Local Anesthetics, Continuously Infused (marketed as bupivacaine, chloroprocaine, lidocaine, mepivacaine, procaine, ropivacaine) - Chondrolysis
Audience: Orthopedic and Anesthesia healthcare professionals, hospital risk managers
FDA notified healthcare professionals of 35 reports of chondrolysis (necrosis and destruction of cartilage) in patients given continuous intra-articular infusions of local anesthetics (marketed as bupivacaine, chloroprocaine, lidocaine, mepivacaine, procaine, ropivacaine) with elastomeric infusion devices to control post-surgical pain. The local anesthetics (with and without epinephrine) were infused for extended periods of time (48 to 72 hours) directly into the intra-articular space using an elastomeric pump. Joint pain, stiffness, and loss of motion were reported as early as the second month after receiving the infusion. In more than half of these reports, the patients required additional surgery, including arthroscopy or arthroplasty (joint replacement).

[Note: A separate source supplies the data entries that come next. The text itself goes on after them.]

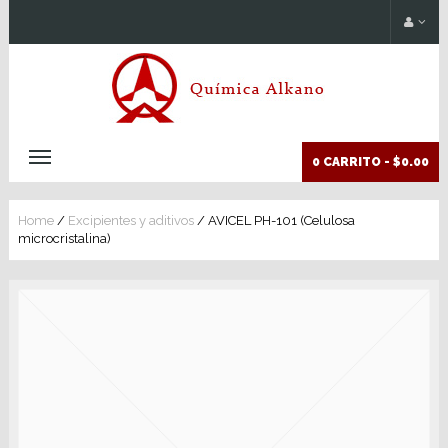
0 CARRITO -
$0.00
Home
/
Excipientes y aditivos
/ AVICEL PH-101 (Celulosa
microcristalina)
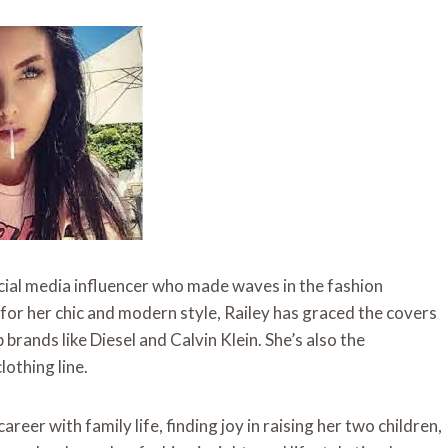
ocial media influencer who made waves in the fashion
 for her chic and modern style, Railey has graced the covers
rands like Diesel and Calvin Klein. She’s also the
lothing line.
eer with family life, finding joy in raising her two children,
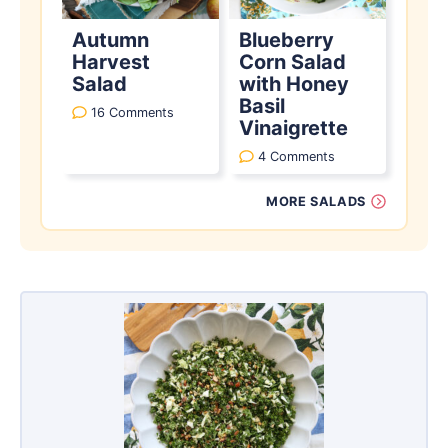
Autumn
Blueberry
Harvest
Corn Salad
Salad
with Honey
Basil
16 Comments
Vinaigrette
4 Comments
MORE SALADS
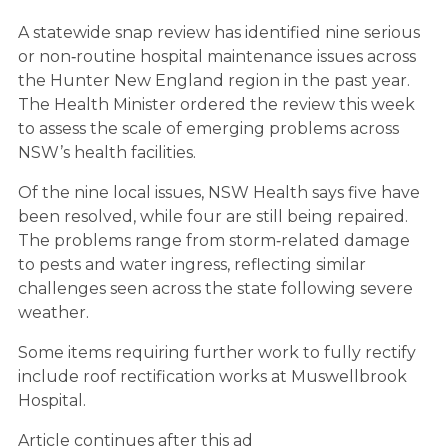
A statewide snap review has identified nine serious
or non‑routine hospital maintenance issues across
the Hunter New England region in the past year.
The Health Minister ordered the review this week
to assess the scale of emerging problems across
NSW’s health facilities.
Of the nine local issues, NSW Health says five have
been resolved, while four are still being repaired.
The problems range from storm‑related damage
to pests and water ingress, reflecting similar
challenges seen across the state following severe
weather.
Some items requiring further work to fully rectify
include roof rectification works at Muswellbrook
Hospital.
Article continues after this ad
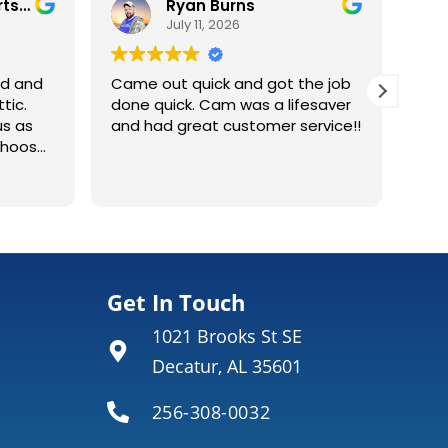
Ryan Burns
Ken 
July 11, 2026
July 3,
Came out quick and got the job
done quick. Cam was a lifesaver
and had great customer service!!
Environmenta
Read more
installers Ca
installed ext
condenser uni
replace older Tr
did a great j
what they wer
Get In Touch
why it was the r
1021 Brooks St SE
also did a goo
would highly
Decatur, AL 35601
256-308-0032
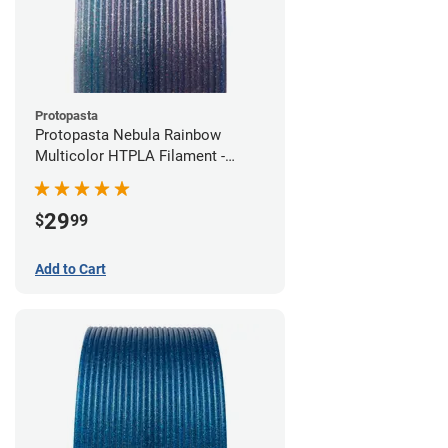
Protopasta
Protopasta Nebula Rainbow
Multicolor HTPLA Filament -
1.75mm (0.5kg)
29
$
99
Add to Cart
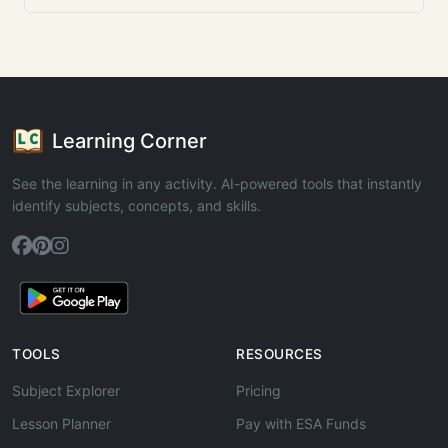
Learning Corner
See the learning in any activity. AI-powered tools that instantly
identify subjects, concepts, and skills.
TOOLS
RESOURCES
Subject Explorer
Pricing
Lesson Planner
Pay with ESA Funds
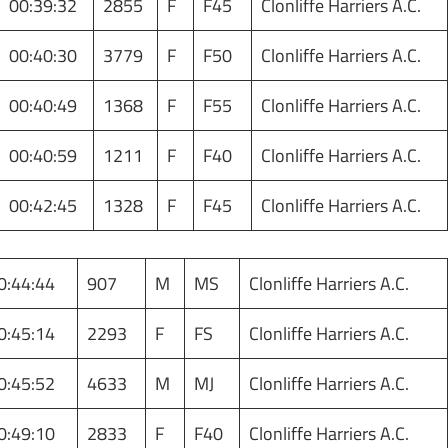
00:39:32
2855
F
F45
Clonliffe Harriers A.C.
00:40:30
3779
F
F50
Clonliffe Harriers A.C.
00:40:49
1368
F
F55
Clonliffe Harriers A.C.
00:40:59
1211
F
F40
Clonliffe Harriers A.C.
00:42:45
1328
F
F45
Clonliffe Harriers A.C.
0:44:44
907
M
MS
Clonliffe Harriers A.C.
0:45:14
2293
F
FS
Clonliffe Harriers A.C.
0:45:52
4633
M
MJ
Clonliffe Harriers A.C.
0:49:10
2833
F
F40
Clonliffe Harriers A.C.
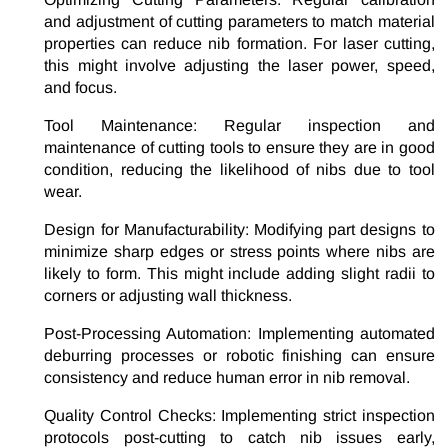
and adjustment of cutting parameters to match material
properties can reduce nib formation. For laser cutting,
this might involve adjusting the laser power, speed,
and focus.
Tool Maintenance: Regular inspection and
maintenance of cutting tools to ensure they are in good
condition, reducing the likelihood of nibs due to tool
wear.
Design for Manufacturability: Modifying part designs to
minimize sharp edges or stress points where nibs are
likely to form. This might include adding slight radii to
corners or adjusting wall thickness.
Post-Processing Automation: Implementing automated
deburring processes or robotic finishing can ensure
consistency and reduce human error in nib removal.
Quality Control Checks: Implementing strict inspection
protocols post-cutting to catch nib issues early,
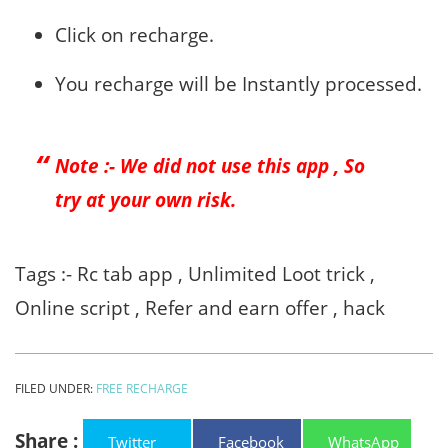
Click on recharge.
You recharge will be Instantly processed.
Note :- We did not use this app , So
try at your own risk.
Tags :- Rc tab app , Unlimited Loot trick ,
Online script , Refer and earn offer , hack
FILED UNDER:
FREE RECHARGE
Share :
Twitter
Facebook
WhatsApp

Local anesthetics are approved as injections for the production of local or regional anesthesia or analgesia. The approved drug labels for local anesthetics do not include an indication for continuous intra-articular postoperative infusions or use of infusion devices, such as elastomeric pumps. The FDA has not cleared any infusion devices with an indication for use in intra-articular infusion of local anesthetics. Health care professionals are encouraged to follow the instructions for use of elastomeric infusion devices, and to not use these devices for continuous intra-articular infusion of local anesthetics after orthopedic surgery.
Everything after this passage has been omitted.